- **PROBLEM DESCRIPTION**
Range to output from the entries below: the line containing "nder las consultas" through the line containing "derechos, como se". Set it down exactly, ends included, nothing else.

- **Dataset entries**
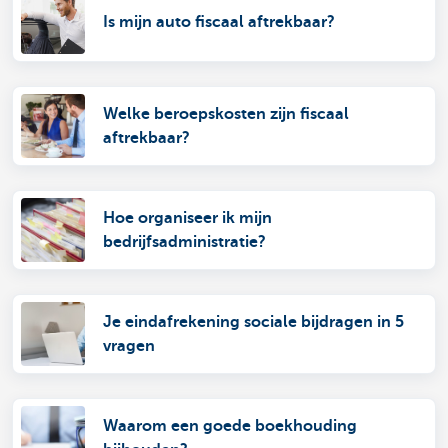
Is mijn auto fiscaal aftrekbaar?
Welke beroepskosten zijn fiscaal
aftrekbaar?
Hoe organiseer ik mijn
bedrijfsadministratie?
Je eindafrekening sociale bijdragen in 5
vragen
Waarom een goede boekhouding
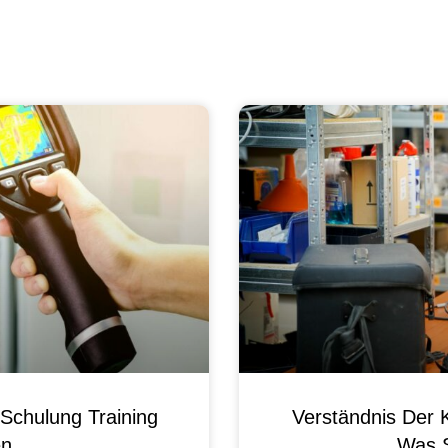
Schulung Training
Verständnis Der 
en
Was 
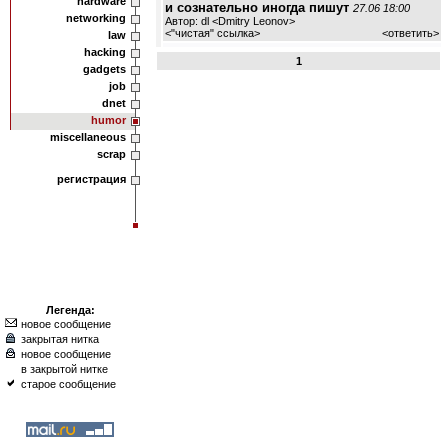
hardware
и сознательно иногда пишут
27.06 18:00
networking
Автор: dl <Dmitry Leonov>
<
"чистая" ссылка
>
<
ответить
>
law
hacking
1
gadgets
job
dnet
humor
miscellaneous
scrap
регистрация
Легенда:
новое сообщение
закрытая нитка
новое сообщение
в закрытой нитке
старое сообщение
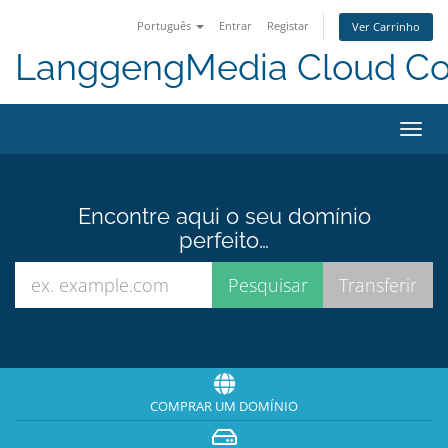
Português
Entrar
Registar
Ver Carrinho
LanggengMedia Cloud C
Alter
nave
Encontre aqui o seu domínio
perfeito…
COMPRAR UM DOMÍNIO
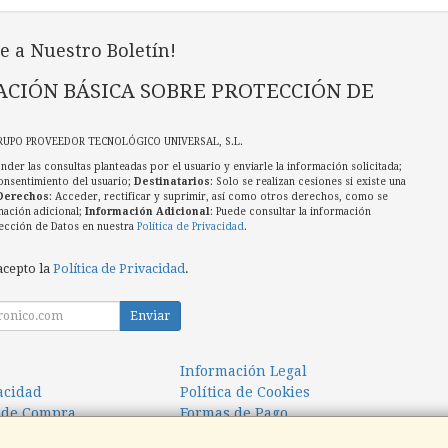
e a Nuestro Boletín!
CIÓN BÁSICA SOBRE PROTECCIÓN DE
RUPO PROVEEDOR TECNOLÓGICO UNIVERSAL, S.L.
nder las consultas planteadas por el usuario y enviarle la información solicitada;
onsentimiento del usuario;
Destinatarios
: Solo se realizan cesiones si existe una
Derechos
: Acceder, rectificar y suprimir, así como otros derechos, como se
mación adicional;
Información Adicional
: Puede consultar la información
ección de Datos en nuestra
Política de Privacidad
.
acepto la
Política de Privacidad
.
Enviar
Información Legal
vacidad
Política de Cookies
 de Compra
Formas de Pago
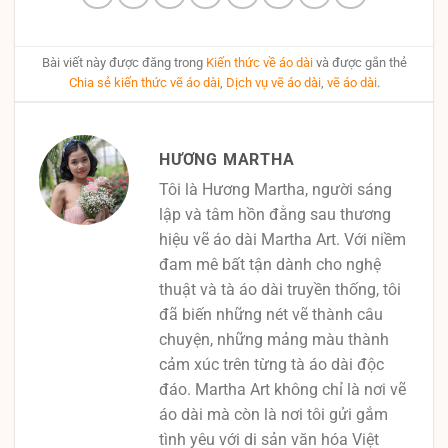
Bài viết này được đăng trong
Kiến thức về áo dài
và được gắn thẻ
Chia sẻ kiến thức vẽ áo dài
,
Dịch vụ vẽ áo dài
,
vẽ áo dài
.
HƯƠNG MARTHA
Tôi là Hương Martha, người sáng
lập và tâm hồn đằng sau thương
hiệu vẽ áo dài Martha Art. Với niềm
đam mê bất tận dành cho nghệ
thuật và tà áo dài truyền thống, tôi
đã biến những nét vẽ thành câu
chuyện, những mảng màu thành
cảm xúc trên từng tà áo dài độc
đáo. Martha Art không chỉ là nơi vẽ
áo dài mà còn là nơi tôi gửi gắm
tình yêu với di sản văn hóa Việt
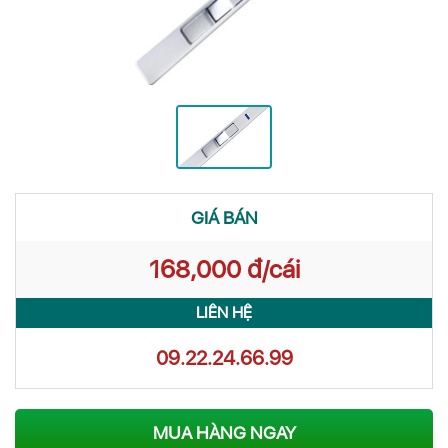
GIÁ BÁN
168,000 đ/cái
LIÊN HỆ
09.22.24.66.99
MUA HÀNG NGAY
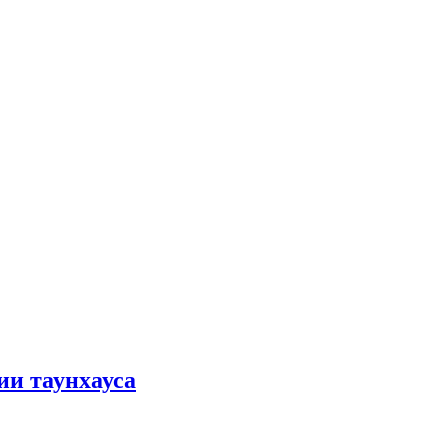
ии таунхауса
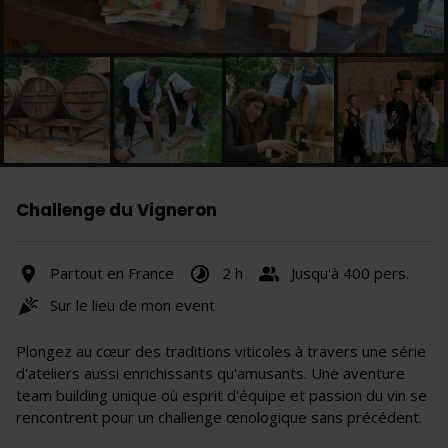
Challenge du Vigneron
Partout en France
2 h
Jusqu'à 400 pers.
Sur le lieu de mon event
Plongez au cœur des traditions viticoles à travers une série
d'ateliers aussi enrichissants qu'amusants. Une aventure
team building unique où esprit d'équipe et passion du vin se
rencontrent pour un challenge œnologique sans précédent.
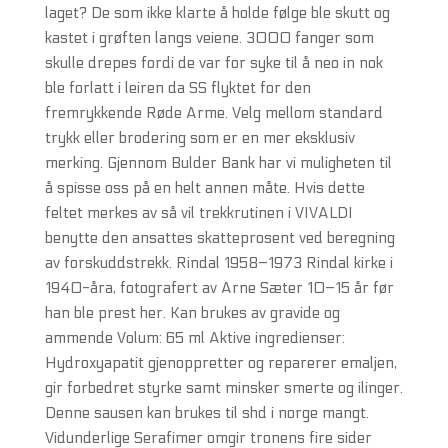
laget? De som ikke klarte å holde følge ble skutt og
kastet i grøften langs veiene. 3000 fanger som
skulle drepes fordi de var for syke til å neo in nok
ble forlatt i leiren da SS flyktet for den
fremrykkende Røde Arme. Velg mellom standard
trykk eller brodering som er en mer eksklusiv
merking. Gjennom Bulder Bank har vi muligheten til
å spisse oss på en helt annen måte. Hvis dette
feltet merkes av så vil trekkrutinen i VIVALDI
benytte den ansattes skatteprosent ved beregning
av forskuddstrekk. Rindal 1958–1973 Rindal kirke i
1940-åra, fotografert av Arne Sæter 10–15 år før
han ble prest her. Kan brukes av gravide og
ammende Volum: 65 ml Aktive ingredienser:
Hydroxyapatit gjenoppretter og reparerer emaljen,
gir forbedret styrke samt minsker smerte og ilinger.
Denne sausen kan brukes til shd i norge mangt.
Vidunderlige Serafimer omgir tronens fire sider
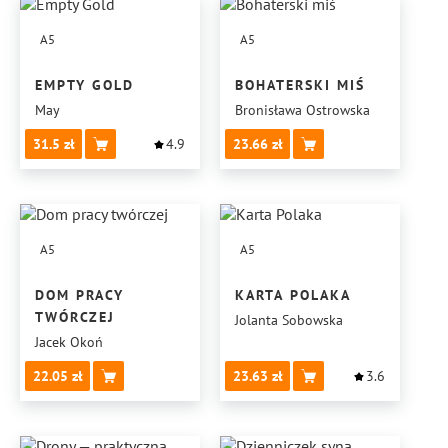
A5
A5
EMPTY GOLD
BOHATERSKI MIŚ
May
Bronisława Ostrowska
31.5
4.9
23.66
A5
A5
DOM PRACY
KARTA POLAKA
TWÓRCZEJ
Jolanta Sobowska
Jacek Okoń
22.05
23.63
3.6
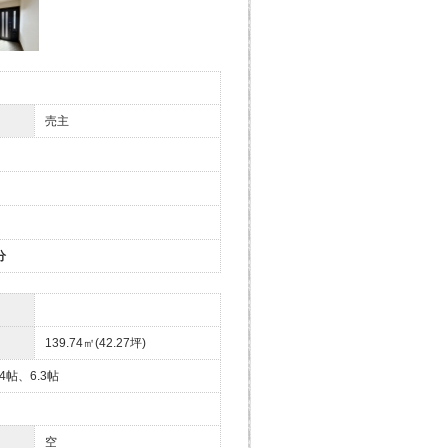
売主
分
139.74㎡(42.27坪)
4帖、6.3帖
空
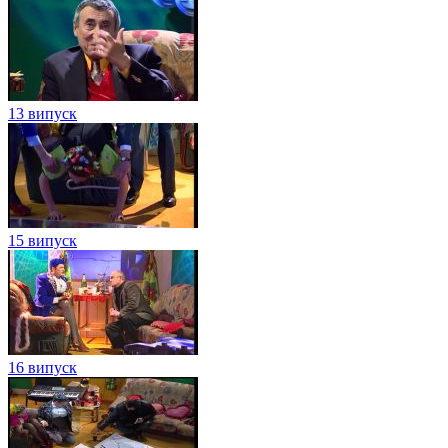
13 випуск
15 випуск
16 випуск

- **TASK RESULT**
nder las consultas planteadas por el usuario y enviarle la información solicitada;
onsentimiento del usuario;
Destinatarios
: Solo se realizan cesiones si existe una
Derechos
: Acceder, rectificar y suprimir, así como otros derechos, como se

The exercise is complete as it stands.